| Instructions for the task |
Nothing but the lines from the one showing "THライナー座席指定券の購入方法" through the final line of the data below belongs in the answer, duplicated exactly and without pictures.

| Material for this exercise |
########

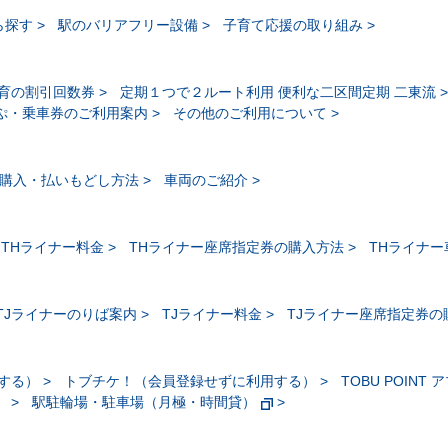
ら探す
駅のバリアフリー設備
子育て応援の取り組み
育の割引回数券
定期１つで２ルート利用 便利な二区間定期 二東流
ぷ・乗車券のご利用案内
その他のご利用について
購入・払いもどし方法
車両のご紹介
THライナー料金
THライナー座席指定券の購入方法
THライナ
TJライナーのりば案内
TJライナー料金
TJライナー座席指定券の
する）
トブチケ！（会員登録せずに利用する）
TOBU POINT 
）
駅駐輪場・駐車場（月極・時間貸）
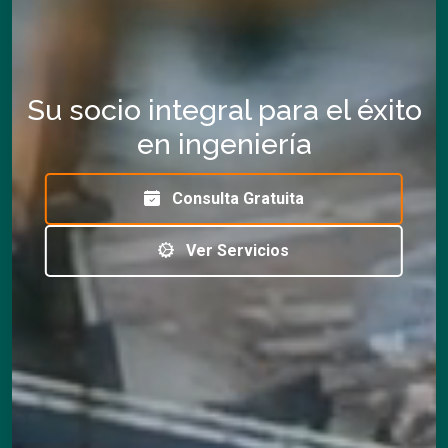
Su socio integral para el éxito
en ingeniería
Consulta Gratuita
Ver Servicios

########

| Task output |
THライナー座席指定券の購入方法
THライナ
TJライナーのりば案内
TJライナー料金
TJライナー座席指定券の
する）
トブチケ！（会員登録せずに利用する）
TOBU POINT 
）
駅駐輪場・駐車場（月極・時間貸）
Su socio integral para el éxito
en ingeniería
Consulta Gratuita
Ver Servicios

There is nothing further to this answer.